For those of you hoping to read of a fantastic mythological reference, or an interesting metaphor that gave rise to this expression, I’m afraid I will have to disappoint you! The origin of this phrase is straight-forward. The “red” refers to blood, the idea being that if you have just performed a murder, you might just still have blood on your hands, which would therefore be literally red.

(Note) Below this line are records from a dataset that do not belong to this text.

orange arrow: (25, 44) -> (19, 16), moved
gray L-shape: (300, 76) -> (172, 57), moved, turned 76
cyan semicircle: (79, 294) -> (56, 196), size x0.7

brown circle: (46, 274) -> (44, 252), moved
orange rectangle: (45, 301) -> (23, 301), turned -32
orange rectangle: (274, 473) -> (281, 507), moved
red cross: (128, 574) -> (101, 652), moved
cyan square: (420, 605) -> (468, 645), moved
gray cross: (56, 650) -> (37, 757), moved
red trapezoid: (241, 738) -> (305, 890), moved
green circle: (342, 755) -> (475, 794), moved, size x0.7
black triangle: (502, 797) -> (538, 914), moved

Over time, this expanded to include other crimes as well as murder and the phrase took on a more figurative meaning.
The expression first appears in the form “red-hand”, and it can be found in Scottish legal contexts, such as in the Scottish Acts of Parliament from 1432, and other documents relating to legal matters in Scotland, where it was obviously considered a perfectly acceptable phrase to use in formal situations.
It was predominantly a Scottish expression for a few centuries, until Sir Walter Scott wrote his novel Ivanhoe in 1819, and used it there;
“I did but tie one fellow, who was taken redhanded and in the fact, to the horns of a wild stag.”
This novel served to popularise the expression outside of Scotland.
Looking outside of English, in Polish you would say przyłapać na goracym uczynku, which translates literally as “caught someone in the heat”.
In another Slavic language, Slovene, there are two possibly expressions, one of which has a similar imagery to the English; imeti krvave roke, which means “one has blooded hands”, or alternatively ujet na delu, meaning “caught at work”, much like “caught in the act”.
In French, just as in Italian, you would be caught with your hands in the bag: être pris la main dans le sac.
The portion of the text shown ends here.